Write out every record below exactly as it appears, omitting the pictures.

[[ SUPPLIED ENTRIES, beginning ]]

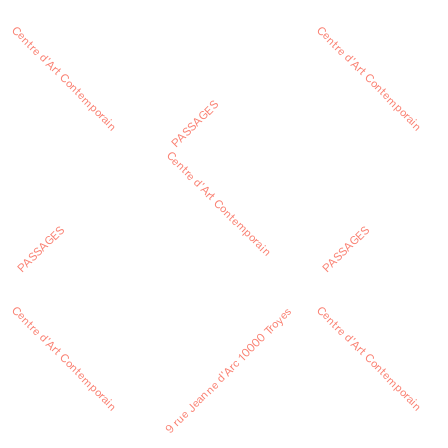
Centre d’Art Contemporain
Centre d’Art Contemporain
PASSAGES
Centre d’Art Contemporain
PASSAGES
PASSAGES
Centre d’Art Contemporain
Centre d’Art Contemporain
9 rue Jeanne d’Arc 10000 Troyes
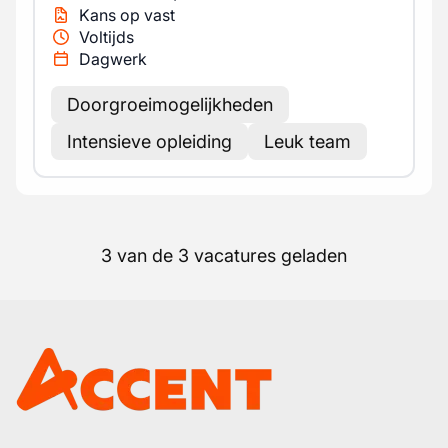
Kans op vast
Voltijds
Dagwerk
Doorgroeimogelijkheden
Intensieve opleiding
Leuk team
3 van de 3 vacatures geladen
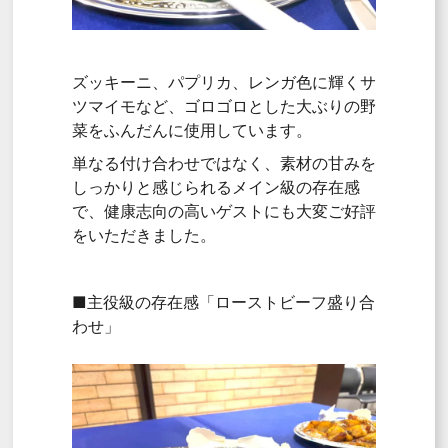
ズッキーニ、パプリカ、レンガ色に輝くサ
ツマイモなど、ゴロゴロとした大ぶりの野
菜をふんだんに使用しています。
単なる付け合わせではなく、素材の甘みを
しっかりと感じられるメイン級の存在感
で、健康志向の高いゲストにも大変ご好評
をいただきました。
■主役級の存在感「ローストビーフ盛り合
わせ」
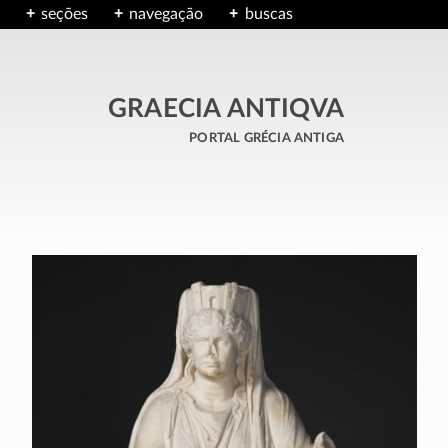
seções
navegação
buscas
GRAECIA ANTIQVA
portal grécia antiga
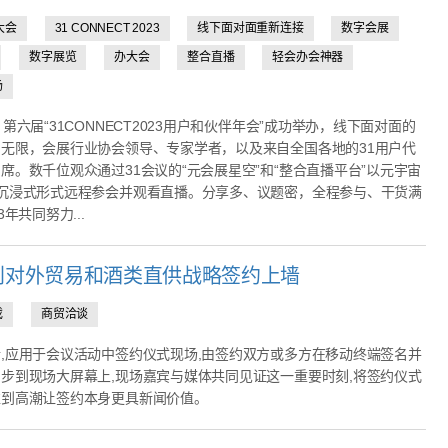
大会
31 CONNECT 2023
线下面对面重新连接
数字会展
数字展览
办大会
整合直播
轻会办会神器
场
，第六届“31CONNECT2023用户和伙伴年会”成功举办，线下面对面的
无限，会展行业协会领导、专家学者，以及来自全国各地的31用户代
席。数千位观众通过31会议的“元会展星空”和“整合直播平台”以元宇宙
的沉浸式形式远程参会并观看直播。分享多、议题密，全程参与、干货满
3年共同努力...
利对外贸易和酒类直供战略签约上墙
戏
商贸洽谈
,应用于会议活动中签约仪式现场,由签约双方或多方在移动终端签名并
步到现场大屏幕上,现场嘉宾与媒体共同见证这一重要时刻,将签约仪式
推到高潮让签约本身更具新闻价值。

[[ SUPPLIED ENTRIES, end ]]

RESULT.
Centre d’Art Contemporain
Centre d’Art Contemporain
PASSAGES
Centre d’Art Contemporain
PASSAGES
PASSAGES
Centre d’Art Contemporain
Centre d’Art Contemporain
9 rue Jeanne d’Arc 10000 Troyes
Kans op vast
Voltijds
Dagwerk
Doorgroeimogelijkheden
Intensieve opleiding
Leuk team
3 van de 3 vacatures geladen
ズッキーニ、パプリカ、レンガ色に輝くサ
ツマイモなど、ゴロゴロとした大ぶりの野
菜をふんだんに使用しています。
単なる付け合わせではなく、素材の甘みを
しっかりと感じられるメイン級の存在感
で、健康志向の高いゲストにも大変ご好評
をいただきました。
■主役級の存在感「ローストビーフ盛り合
わせ」
seções
navegação
buscas
GRAECIA ANTIQVA
portal grécia antiga
大会
31 CONNECT 2023
线下面对面重新连接
数字会展
数字展览
办大会
整合直播
轻会办会神器
场
，第六届“31CONNECT2023用户和伙伴年会”成功举办，线下面对面的
无限，会展行业协会领导、专家学者，以及来自全国各地的31用户代
席。数千位观众通过31会议的“元会展星空”和“整合直播平台”以元宇宙
的沉浸式形式远程参会并观看直播。分享多、议题密，全程参与、干货满
3年共同努力...
利对外贸易和酒类直供战略签约上墙
戏
商贸洽谈
,应用于会议活动中签约仪式现场,由签约双方或多方在移动终端签名并
步到现场大屏幕上,现场嘉宾与媒体共同见证这一重要时刻,将签约仪式
推到高潮让签约本身更具新闻价值。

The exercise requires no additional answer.